* **INFORMATION**
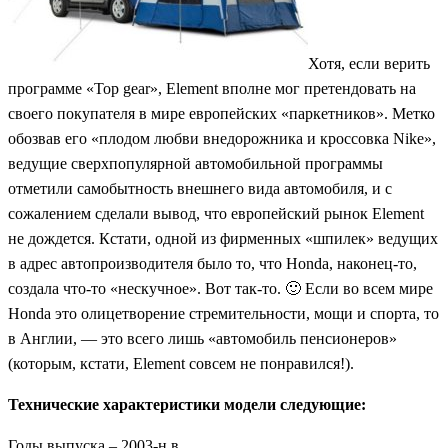
Хотя, если верить
программе «Top gear», Element вполне мог претендовать на
своего покупателя в мире европейских «паркетников». Метко
обозвав его «плодом любви внедорожника и кроссовка Nike»,
ведущие сверхпопулярной автомобильной программы
отметили самобытность внешнего вида автомобиля, и с
сожалением сделали вывод, что европейский рынок Element
не дождется. Кстати, одной из фирменных «шпилек» ведущих
в адрес автопроизводителя было то, что Honda, наконец-то,
создала что-то «нескучное». Вот так-то. 🙂 Если во всем мире
Honda это олицетворение стремительности, мощи и спорта, то
в Англии, — это всего лишь «автомобиль пенсионеров»
(которым, кстати, Element совсем не понравился!).
Технические характеристики модели следующие:
Годы выпуска – 2003-н.в.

* **ASSIGNED TASK**
Please retype, exactly as written, every line from the line containing "в Англии, —" through the last line of the records above, including both of those lines, and nothing else.

* **RESULT BELOW**
в Англии, — это всего лишь «автомобиль пенсионеров»
(которым, кстати, Element совсем не понравился!).
Технические характеристики модели следующие:
Годы выпуска – 2003-н.в.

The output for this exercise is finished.